**What you need to do:** In the records below, the line with "Setelah memegang penis" opens the range and the line with "14 cm dengan" closes it; print that range exactly and nothing else.

▶

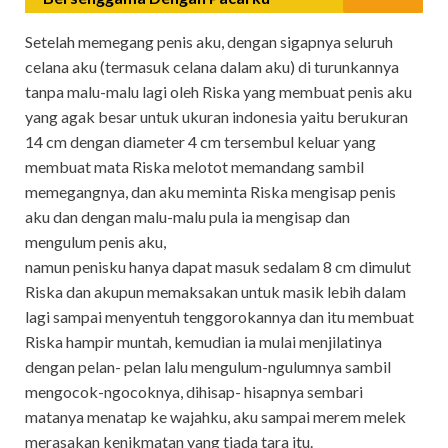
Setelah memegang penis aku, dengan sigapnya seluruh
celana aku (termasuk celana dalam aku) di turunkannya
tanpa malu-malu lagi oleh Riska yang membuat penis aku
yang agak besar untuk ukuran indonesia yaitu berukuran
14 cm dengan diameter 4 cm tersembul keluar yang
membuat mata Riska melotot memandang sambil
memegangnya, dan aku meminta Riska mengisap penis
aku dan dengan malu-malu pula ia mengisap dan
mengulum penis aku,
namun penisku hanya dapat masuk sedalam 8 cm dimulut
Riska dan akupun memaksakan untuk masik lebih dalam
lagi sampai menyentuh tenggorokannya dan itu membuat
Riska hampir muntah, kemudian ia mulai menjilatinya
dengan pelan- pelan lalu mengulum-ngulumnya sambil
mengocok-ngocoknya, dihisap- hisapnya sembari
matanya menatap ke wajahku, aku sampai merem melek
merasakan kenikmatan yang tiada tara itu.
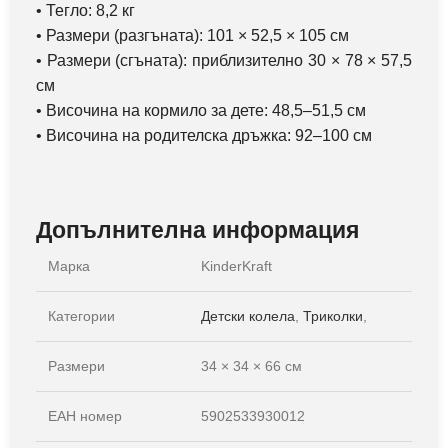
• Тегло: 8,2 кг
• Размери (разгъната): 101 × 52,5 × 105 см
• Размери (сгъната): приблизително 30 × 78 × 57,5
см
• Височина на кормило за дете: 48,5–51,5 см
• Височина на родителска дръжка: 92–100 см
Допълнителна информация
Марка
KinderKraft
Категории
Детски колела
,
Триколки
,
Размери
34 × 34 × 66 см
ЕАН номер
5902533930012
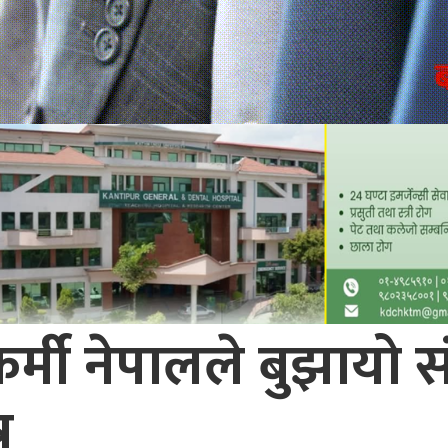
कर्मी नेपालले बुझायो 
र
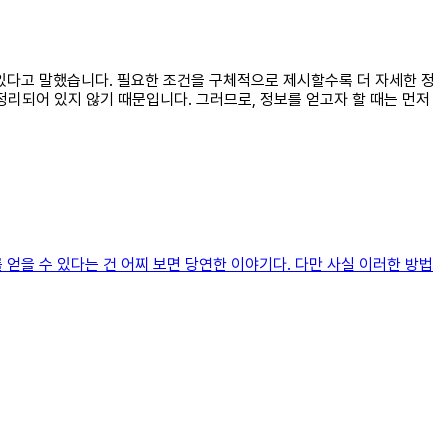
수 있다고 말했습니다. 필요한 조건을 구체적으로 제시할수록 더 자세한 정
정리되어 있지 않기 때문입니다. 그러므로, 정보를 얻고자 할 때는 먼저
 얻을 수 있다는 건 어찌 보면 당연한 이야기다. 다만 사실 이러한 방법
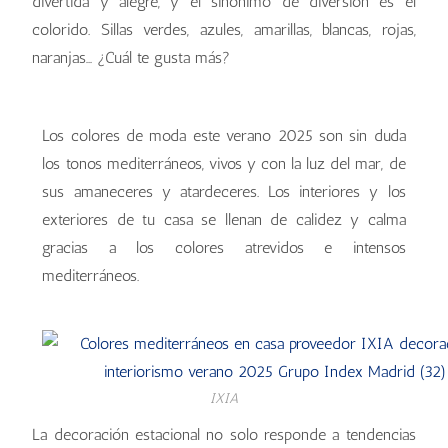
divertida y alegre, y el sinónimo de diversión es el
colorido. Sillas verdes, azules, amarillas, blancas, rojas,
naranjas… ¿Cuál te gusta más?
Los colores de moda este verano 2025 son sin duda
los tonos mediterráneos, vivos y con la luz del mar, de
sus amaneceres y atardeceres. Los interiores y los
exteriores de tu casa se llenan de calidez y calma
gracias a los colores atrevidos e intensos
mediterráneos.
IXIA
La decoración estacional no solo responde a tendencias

◀
▶

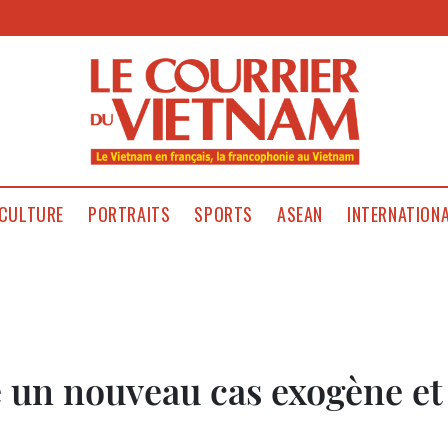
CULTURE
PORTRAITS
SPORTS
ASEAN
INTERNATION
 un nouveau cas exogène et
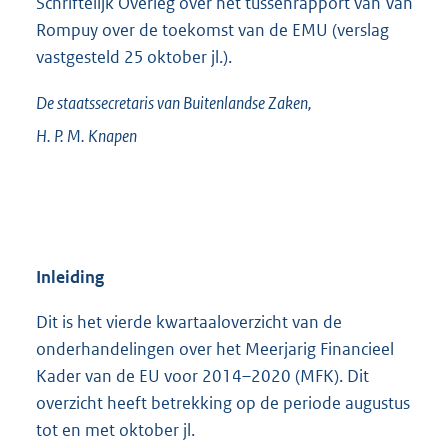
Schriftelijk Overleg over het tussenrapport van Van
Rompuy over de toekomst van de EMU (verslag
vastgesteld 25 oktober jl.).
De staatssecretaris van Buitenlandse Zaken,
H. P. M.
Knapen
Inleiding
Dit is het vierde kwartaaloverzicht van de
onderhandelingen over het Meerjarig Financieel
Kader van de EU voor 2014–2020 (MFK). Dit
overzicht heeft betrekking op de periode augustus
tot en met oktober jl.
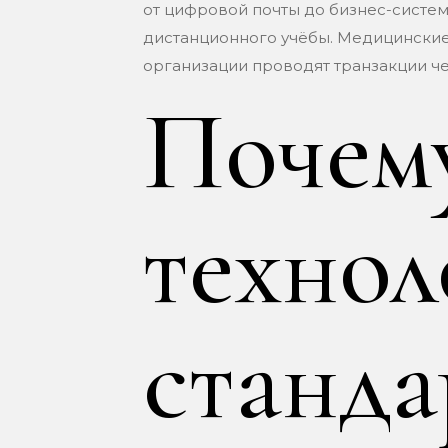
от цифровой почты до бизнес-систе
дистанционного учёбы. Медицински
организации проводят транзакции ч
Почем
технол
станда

◀

**Response:**
Setelah memegang penis aku, dengan sigapnya seluruh
celana aku (termasuk celana dalam aku) di turunkannya
tanpa malu-malu lagi oleh Riska yang membuat penis aku
yang agak besar untuk ukuran indonesia yaitu berukuran
14 cm dengan diameter 4 cm tersembul keluar yang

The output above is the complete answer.